::: THE INPUT

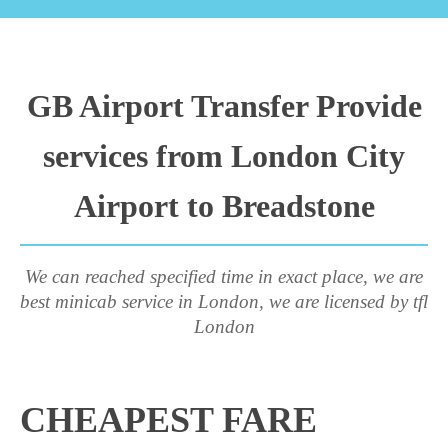
GB Airport Transfer Provide
services from London City
Airport to Breadstone
We can reached specified time in exact place, we are
best minicab service in London, we are licensed by tfl
London
CHEAPEST FARE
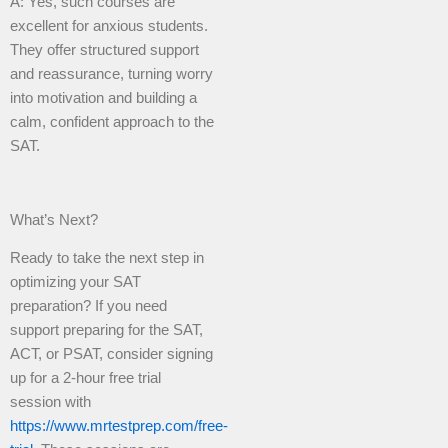
A: Yes, such courses are
excellent for anxious students.
They offer structured support
and reassurance, turning worry
into motivation and building a
calm, confident approach to the
SAT.
What’s Next?
Ready to take the next step in
optimizing your SAT
preparation? If you need
support preparing for the SAT,
ACT, or PSAT, consider signing
up for a 2-hour free trial
session with
https://www.mrtestprep.com/free-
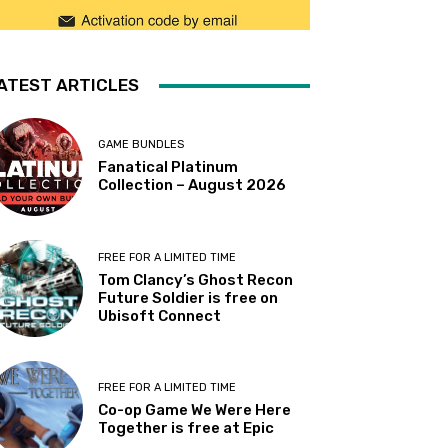
ATEST ARTICLES
GAME BUNDLES
Fanatical Platinum
Collection – August 2026
FREE FOR A LIMITED TIME
Tom Clancy’s Ghost Recon
Future Soldier is free on
Ubisoft Connect
FREE FOR A LIMITED TIME
Co-op Game We Were Here
Together is free at Epic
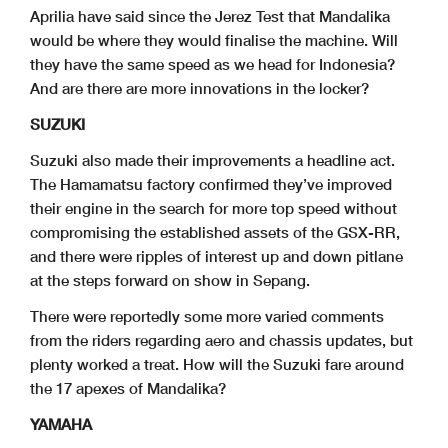
Aprilia have said since the Jerez Test that Mandalika
would be where they would finalise the machine. Will
they have the same speed as we head for Indonesia?
And are there are more innovations in the locker?
SUZUKI
Suzuki also made their improvements a headline act.
The Hamamatsu factory confirmed they’ve improved
their engine in the search for more top speed without
compromising the established assets of the GSX-RR,
and there were ripples of interest up and down pitlane
at the steps forward on show in Sepang.
There were reportedly some more varied comments
from the riders regarding aero and chassis updates, but
plenty worked a treat. How will the Suzuki fare around
the 17 apexes of Mandalika?
YAMAHA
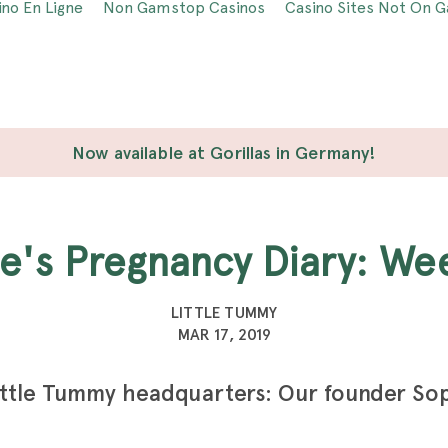
ino En Ligne
Non Gamstop Casinos
Casino Sites Not On 
Now available at Gorillas in Germany!
ie's Pregnancy Diary: We
LITTLE TUMMY
MAR 17, 2019
ittle Tummy headquarters: Our founder So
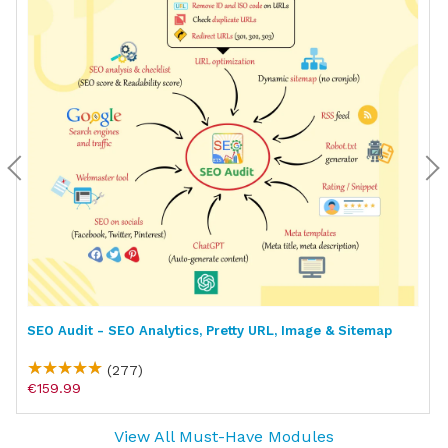
SEO Audit - SEO Analytics, Pretty URL, Image & Sitemap
(277)
€159.99
View All Must-Have Modules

::::::

» **WHAT YOU NEED TO DO**: Above are some records; extract exactly the lines from the one containing "calm, confident approach to the" through the one containing "at the steps forward on show in Sepang." and drop the pictures.

» **EXERCISE RESPONSE**:
calm, confident approach to the
SAT.
What’s Next?
Ready to take the next step in
optimizing your SAT
preparation? If you need
support preparing for the SAT,
ACT, or PSAT, consider signing
up for a 2-hour free trial
session with
https://www.mrtestprep.com/free-
ATEST ARTICLES
GAME BUNDLES
Fanatical Platinum
Collection – August 2026
FREE FOR A LIMITED TIME
Tom Clancy’s Ghost Recon
Future Soldier is free on
Ubisoft Connect
FREE FOR A LIMITED TIME
Co-op Game We Were Here
Together is free at Epic
Aprilia have said since the Jerez Test that Mandalika
would be where they would finalise the machine. Will
they have the same speed as we head for Indonesia?
And are there are more innovations in the locker?
SUZUKI
Suzuki also made their improvements a headline act.
The Hamamatsu factory confirmed they’ve improved
their engine in the search for more top speed without
compromising the established assets of the GSX-RR,
and there were ripples of interest up and down pitlane
at the steps forward on show in Sepang.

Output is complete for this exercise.